Copy, from the data below, every line that has "Breite" in it.

■ Data shown
▽

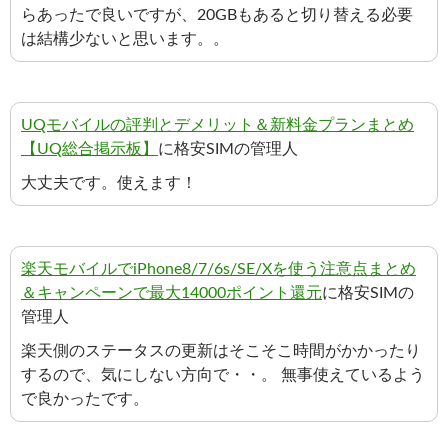
らあったで良いですが、20GBもあると切り替える必要
は結構少ないと思います。。
UQモバイルの評判とデメリット＆新料金プランまとめ
【UQ総合掲示板】
に格安SIMの管理人
大丈夫です。使えます！
楽天モバイルでiPhone8/7/6s/SE/Xを使う注意点まとめ
＆キャンペーンで最大14000ポイント還元
に格安SIMの
管理人
楽天側のステータスの更新はそこそこ時間がかかったり
するので、気にしない方向で・・。 無事使えているよう
で良かったです。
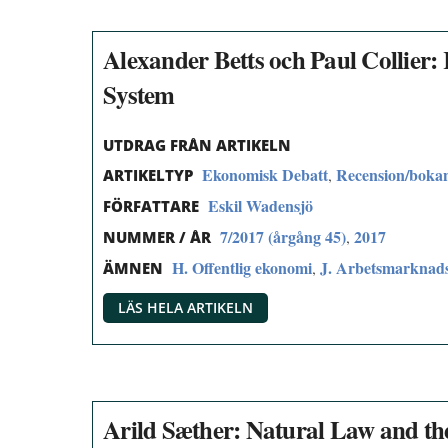
Alexander Betts och Paul Collier
System
UTDRAG FRÅN ARTIKELN
Ekonomisk Debatt
Recension/boka
,
ARTIKELTYP
Eskil Wadensjö
FÖRFATTARE
7/2017 (årgång 45)
2017
,
NUMMER / ÅR
H. Offentlig ekonomi
J. Arbetsmarknad
,
ÄMNEN
LÄS HELA ARTIKELN
Arild Sæther: Natural Law and the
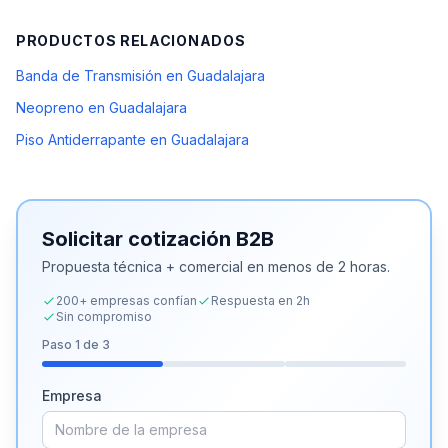
PRODUCTOS RELACIONADOS
Banda de Transmisión en Guadalajara
Neopreno en Guadalajara
Piso Antiderrapante en Guadalajara
Solicitar cotización B2B
Propuesta técnica + comercial en menos de 2 horas.
200+ empresas confían
Respuesta en 2h
Sin compromiso
Paso
1
de 3
Empresa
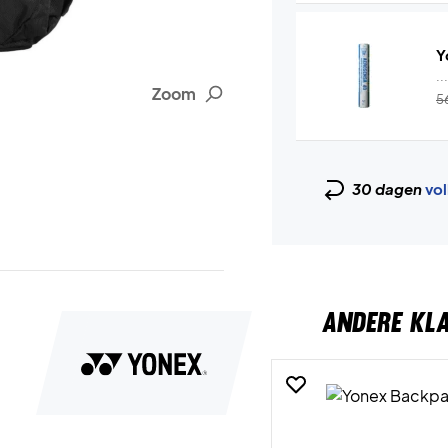
Y
..
Zoom
5
30 dagen
vol
ANDERE KL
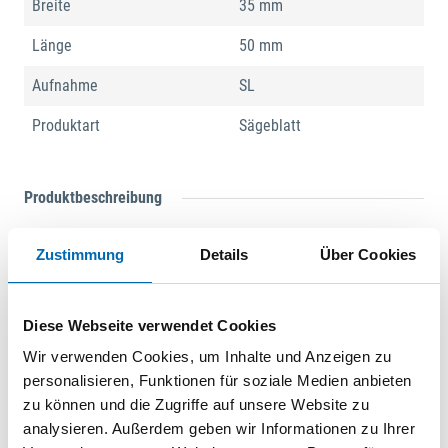
Breite
35 mm
Länge
50 mm
Aufnahme
SL
Produktart
Sägeblatt
Produktbeschreibung
Bi-Metall mit geschränkter Holzverzahnung für alle Holz-,
Zustimmung
Details
Über Cookies
Gipskarton- und Kunststoffmaterialien. Hervorragende
Standzeit, hohe Schnittqualität und guter Arbeitsfortschritt.
Äußerst robust, unempfindlich auch gegen im Holz befindliche
Diese Webseite verwendet Cookies
Nägel (bis ca. Ø 4 mm), Mauerwerk etc. Mittlere Breite,
Wir verwenden Cookies, um Inhalte und Anzeigen zu
taillierte Form für optimale Schnittgeschwindigkeit und gute
personalisieren, Funktionen für soziale Medien anbieten
Spanabfuhr.
zu können und die Zugriffe auf unsere Website zu
analysieren. Außerdem geben wir Informationen zu Ihrer
Dokumente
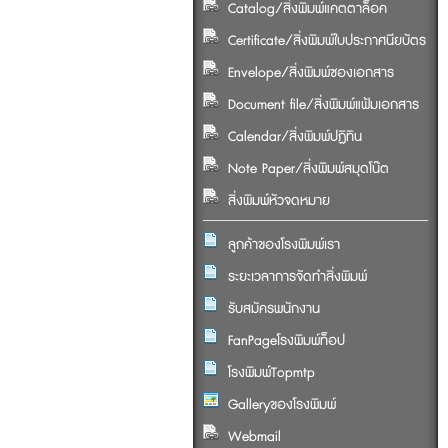
Catalog/สิ่งพิมพ์แคตตาล็อค
Certificate/สิ่งพิมพ์ใบประกาศนียบัตร
Envelope/สิ่งพิมพ์ซองเอกสาร
Document file/สิ่งพิมพ์แฟ้มเอกสาร
Calendar/สิ่งพิมพ์ปฏิทิน
Note Paper/สิ่งพิมพ์สมุดโน๊ต
สิ่งพิมพ์หัวจดหมาย
ลูกค้าของโรงพิมพ์เรา
ระยะเวลาการจัดทำสิ่งพิมพ์
รับสมัครพนักงาน
FanPageโรงพิมพ์ท็อป
โรงพิมพ์Topmtp
Galleryของโรงพิมพ์
Webmail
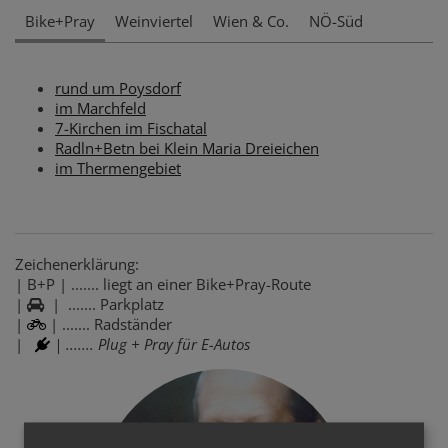
Bike+Pray
Weinviertel
Wien & Co.
NÖ-Süd
rund um Poysdorf
im Marchfeld
7-Kirchen im Fischatal
Radln+Betn bei Klein Maria Dreieichen
im Thermengebiet
Zeichenerklärung:
| B+P | ....... liegt an einer Bike+Pray-Route
|
| ....... Parkplatz
|
| ....... Radständer
|
| ....... Plug + Pray für E-Autos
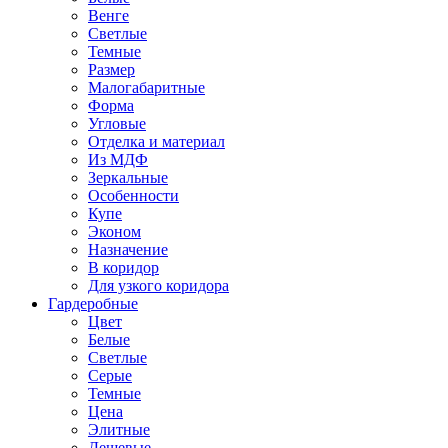
Венге
Светлые
Темные
Размер
Малогабаритные
Форма
Угловые
Отделка и материал
Из МДФ
Зеркальные
Особенности
Купе
Эконом
Назначение
В коридор
Для узкого коридора
Гардеробные
Цвет
Белые
Светлые
Серые
Темные
Цена
Элитные
Дешевые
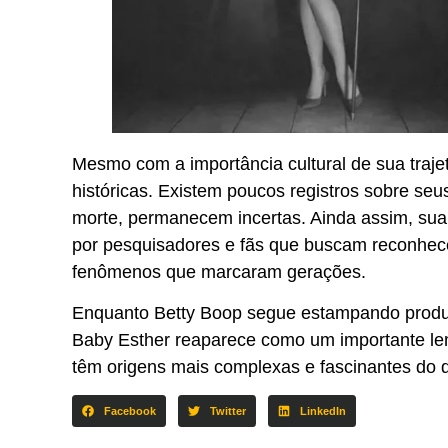
Mesmo com a importância cultural de sua traje
históricas. Existem poucos registros sobre se
morte, permanecem incertas. Ainda assim, sua 
por pesquisadores e fãs que buscam reconhece
fenômenos que marcaram gerações.
Enquanto Betty Boop segue estampando produt
Baby Esther reaparece como um importante le
têm origens mais complexas e fascinantes do 
Facebook
Twitter
LinkedIn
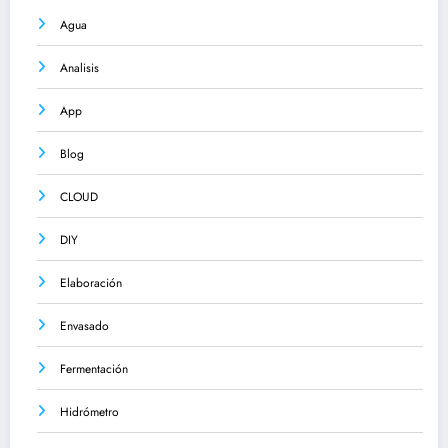
Agua
Analisis
App
Blog
CLOUD
DIY
Elaboración
Envasado
Fermentación
Hidrómetro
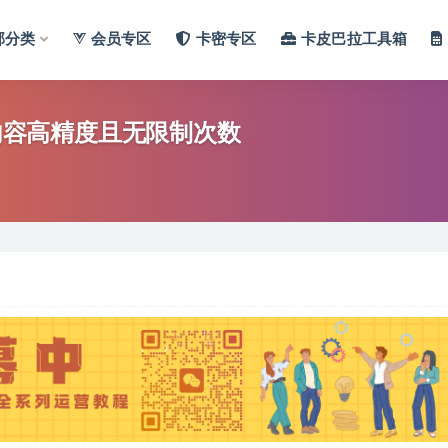
部分类
会员专区
卡密专区
卡皮巴拉工具箱
格内容高精度且无限制次数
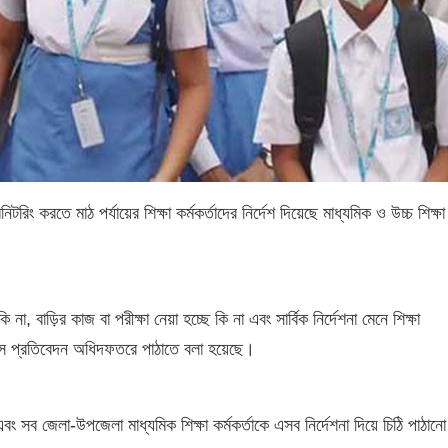
 মনিটরিং করতে মাঠ পর্যায়ের শিক্ষা কর্মকর্তাদের নির্দেশ দিয়েছে মাধ্যমিক ও উচ্চ শিক্ষা
না, বাড়ির কাজ বা পরীক্ষা নেয়া হচ্ছে কি না এবং সার্বিক নির্দেশনা মেনে শিক্ষা
া- সে প্রতিবেদন অধিদফতরে পাঠাতে বলা হয়েছে।
ব জেলা-উপজেলা মাধ্যমিক শিক্ষা কর্মকর্তাকে এসব নির্দেশনা দিয়ে চিঠি পাঠানো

△

■ Written reply
Breite
Nägel (bis ca. Ø 4 mm), Mauerwerk etc. Mittlere Breite,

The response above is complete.